Les autorités ont insisté sur le fait qu'aucune mesure de quarantaine n'était mise en place et que les frontières demeuraient ouvertes, à l'inverse de ce qu'ont décrété dans la région le Guatemala, le Salvador, le Honduras, le Costa Rica et le Panama, tous touchés par la pandémie. 

La vice-présidente a même appelé pour le week-end prochain les fonctionnaires à se mobiliser dans la rue sous le thème «L'amour au temps du Covid-19», une initiative fortement critiquée par l'opposition qui a dénoncé une «démarche irresponsable» mettant en danger les citoyens.

Le gouvernement a également annoncé un plan pour recevoir des touristes pendant la Semaine sainte, traditionnellement une période faste pour le tourisme en Amérique latine. Le Nicaragua continue d'ailleurs d'autoriser le débarquement des passagers de navires de croisières. 

La réception par des groupes d'enfants la semaine dernière de touristes en provenance d'Allemagne et de Suisse dans le port de Corinto (ouest) a été dénoncée sur les réseaux sociaux. 

Le Centre nicaraguayen des droits de l'homme (CENIDH) a condamné une attitude «insensée» du gouvernement qui «prend des mesures contraires à la prévention».

Le secrétaire général du ministère de la Santé, Carlos Saenz, a reconnu que la décision de ne pas prendre de mesures restrictives visait à éviter «l'instabilité sociale» et les conséquences sur une économie déjà fragilisée par près de deux ans de crise politique. 

«Nous n'observons aucun protocole permettant de faire face au coronavirus. Cela va avoir des conséquences lorsque l'épidémie va nous tomber dessus alors que nous ne serons pas protégés.
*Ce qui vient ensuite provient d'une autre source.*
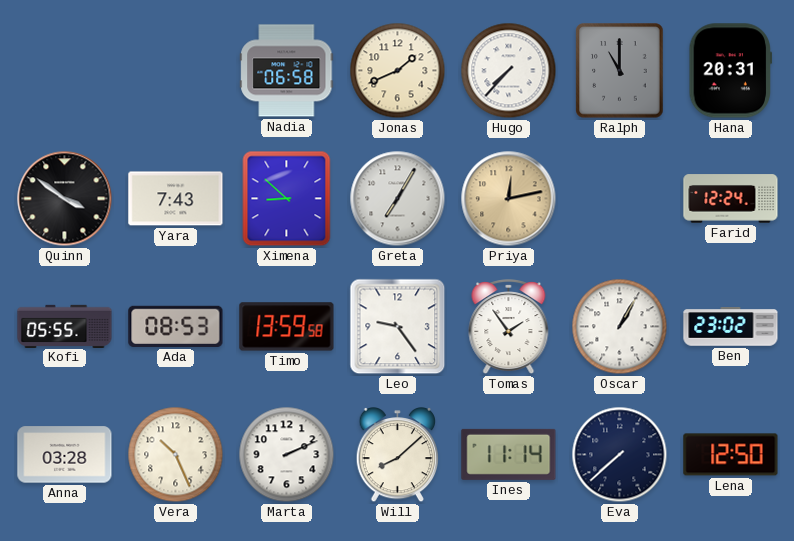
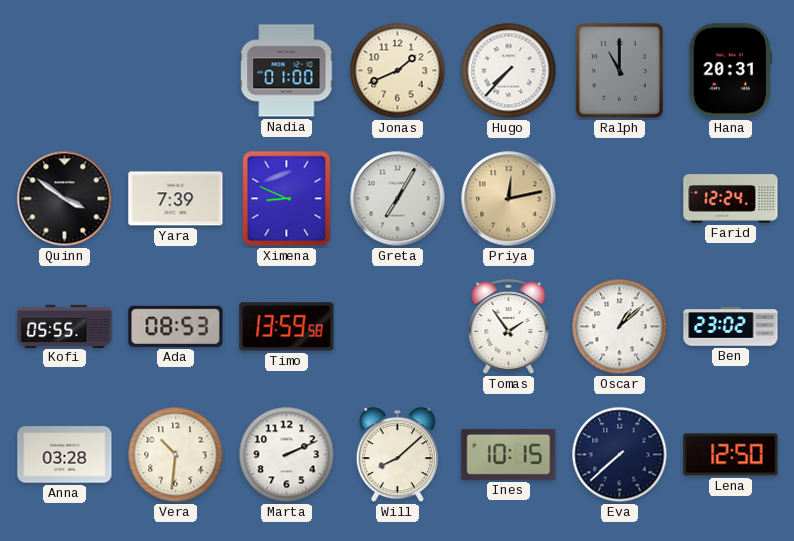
Nadia: 06:58 -> 01:00
Yara: 7:43 -> 7:39
Ximena: 8:52 -> 8:49
Leo: 9:24 -> none
Oscar: 1:05 -> 1:08
Vera: 10:26 -> 10:31
Ines: 11:14 -> 10:15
Elle va nous frapper de plein fouet», a déploré auprès de l'AFP Enrique Medina, un médecin endocrinologue. 

Sans attendre le gouvernement, des magasins, dont des supermarchés, des banques et des universités ont pris des mesures préventives, telles que la distribution de gel hydroalcoolique, l'organisation de cours à distance et le rationnement des produits d'hygiène. 

Le Nicaragua, dirigé par l'ex-guérillero sandiniste Daniel Ortega, traverse une grave crise politique depuis avril 2018. Un premier mouvement de contestation d'une réforme de la sécurité sociale s'est transformé en une vague de manifestations pour réclamer le départ du président, accusé d'avoir instauré une dictature corrompue.